Conceptualización.- Sin el ánimo de teorizar en el concepto puesto que no es el objetivo de este artículo ni el momento propicio para hacerlo, sí debemos distinguir por lo menos tres aspectos: 1) Si en su origen, el concepto de sociedad civil se refería al ámbito de los intereses privados (Hegel), hoy tiende a definirse como el ámbito organizado de la vida social que es voluntario, autosostenido, autónomo del Estado y regido por un orden legal o un conjunto de reglas compartidas. Implica entonces un conjunto de acciones colectivas de los ciudadanos en la esfera pública frente a la estructura del Estado, pero no precisamente para oponerlo, sino para ser un instrumento adicional para la contención del poder estatal. 2) Otro elemento en la interpretación del concepto lo es la corriente perversa de la sociedad civil, entendida como aquella que incurre en la intención de adjudicarse la representación de la comunidad para cuestionar el carácter representativo y legítimo de las instituciones. Esta posición no tiene características de organización, no propone, no crea, sino que impone, es intolerante, y sus compromisos las más de las veces son negociados por intereses individuales o de grupo muy lejanos al interés de la colectividad. 3) La emergencia de la sociedad civil organizada de hoy es, precisamente, la expresión de una crisis de representación de “lo civil”, de “lo ciudadano”, por las instituciones políticas; (léase: partidos políticos). Es el surgimiento de una nueva ciudadanía que aspira a involucrarse en los asuntos y causas públicas que tienen qué ver con lo económico, cultural, educativo, seguridad, información, representación de intereses, de desarrollo y otras temáticas. Entonces, no podemos negar, y de ello debemos sentirnos orgullosos, que las organizaciones de la sociedad civil actuantes en la vida nacional de este momento, estamos íntimamente vinculados en las tareas de transformación Del estado mexicano, como una fuerza fundamental en el impulso, construcción y consolidación de un régimen democrático participativo, solidario, equitativo y verdaderamente representativo de las causas populares.

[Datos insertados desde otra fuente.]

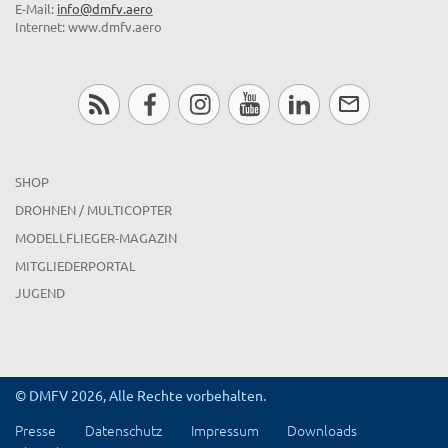
E-Mail:
info@dmfv.aero
Internet: www.dmfv.aero
SHOP
DROHNEN / MULTICOPTER
MODELLFLIEGER-MAGAZIN
MITGLIEDERPORTAL
JUGEND
© DMFV 2026, Alle Rechte vorbehalten.
Presse
Datenschutz
Impressum
Downloads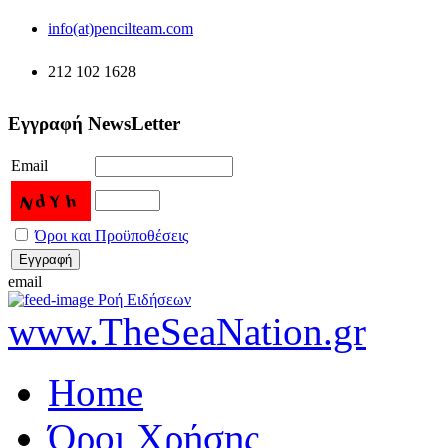
info(at)pencilteam.com
212 102 1628
Εγγραφή NewsLetter
Email
Όροι και Προϋποθέσεις
email
Ροή Ειδήσεων
www.TheSeaNation.gr
Home
Όροι Χρήσης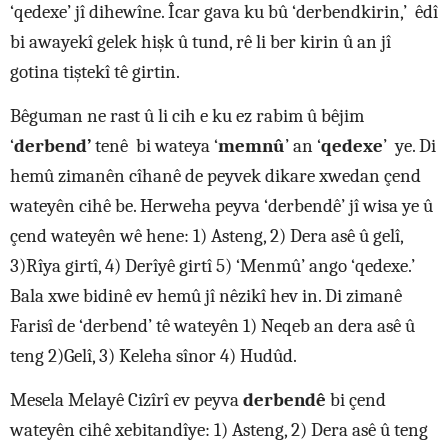
‘qedexe’ jî dihewîne. Îcar gava ku bû ‘derbendkirin,’ êdî
bi awayekî gelek hişk û tund, rê li ber kirin û an jî
gotina tiştekî tê girtin.
Bêguman ne rast û li cih e ku ez rabim û bêjim
‘
derbend’
tenê bi wateya ‘
memnû
’ an ‘
qedexe
’ ye. Di
hemû zimanên cîhanê de peyvek dikare xwedan çend
wateyên cihê be. Herweha peyva ‘derbendê’ jî wisa ye û
çend wateyên wê hene: 1) Asteng, 2) Dera asê û gelî,
3)Rîya girtî, 4) Derîyê girtî 5) ‘Menmû’ ango ‘qedexe.’
Bala xwe bidinê ev hemû jî nêzikî hev in. Di zimanê
Farisî de ‘derbend’ tê wateyên 1) Neqeb an dera asê û
teng 2)Gelî, 3) Keleha sînor 4) Hudûd.
Mesela Melayê Cizîrî ev peyva
derbendê
bi çend
wateyên cihê xebitandîye: 1) Asteng, 2) Dera asê û teng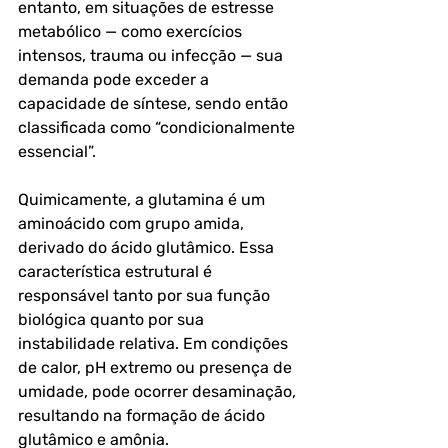
entanto, em situações de estresse 
metabólico — como exercícios 
intensos, trauma ou infecção — sua 
demanda pode exceder a 
capacidade de síntese, sendo então 
classificada como “condicionalmente 
essencial”.
Quimicamente, a glutamina é um 
aminoácido com grupo amida, 
derivado do ácido glutâmico. Essa 
característica estrutural é 
responsável tanto por sua função 
biológica quanto por sua 
instabilidade relativa. Em condições 
de calor, pH extremo ou presença de 
umidade, pode ocorrer desaminação, 
resultando na formação de ácido 
glutâmico e amônia.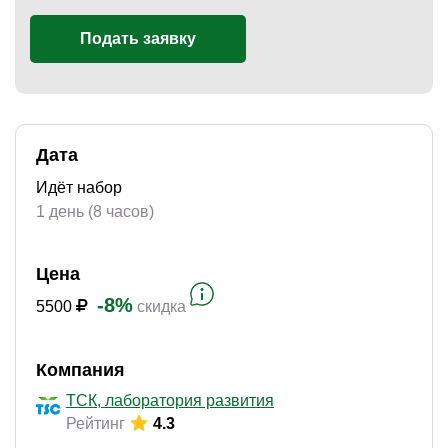
Подать заявку
)
Дата
Идёт набор
1 день (8 часов)
Цена
-8%
5500
скидка
Компания
ТСК, лаборатория развития
Рейтинг
4.3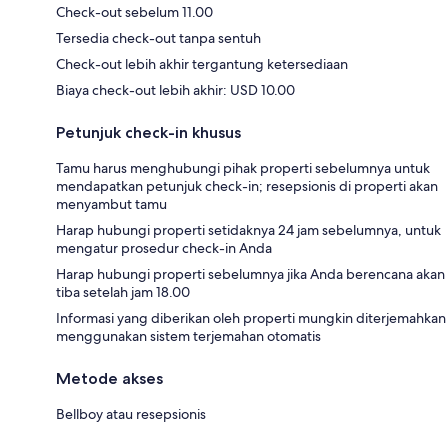
Check-out sebelum 11.00
Tersedia check-out tanpa sentuh
Check-out lebih akhir tergantung ketersediaan
Biaya check-out lebih akhir: USD 10.00
Petunjuk check-in khusus
Tamu harus menghubungi pihak properti sebelumnya untuk
mendapatkan petunjuk check-in; resepsionis di properti akan
menyambut tamu
Harap hubungi properti setidaknya 24 jam sebelumnya, untuk
mengatur prosedur check-in Anda
Harap hubungi properti sebelumnya jika Anda berencana akan
tiba setelah jam 18.00
Informasi yang diberikan oleh properti mungkin diterjemahkan
menggunakan sistem terjemahan otomatis
Metode akses
Bellboy atau resepsionis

El estado actual.- En México es referencia obligada hablar de la “emergencia de la sociedad civil organizada” y su importante contribución a la transformación democrática del régimen tradicional de ocho décadas que lamentablemente no vio un cambio sustancial en los últimos dos periodos de gobierno. La evidencia ha sido que, por la forma y circunstancias en que ha tenido lugar este surgimiento y lejos de impulsar la participación y la organización efectiva de avance democrático en conjunción con el Estado, se han abierto las brechas entre lo que éste representa y lo que son los intereses colectivos que demanda la sociedad, polarizando de manera dramática la consecución de los fines de lo civil.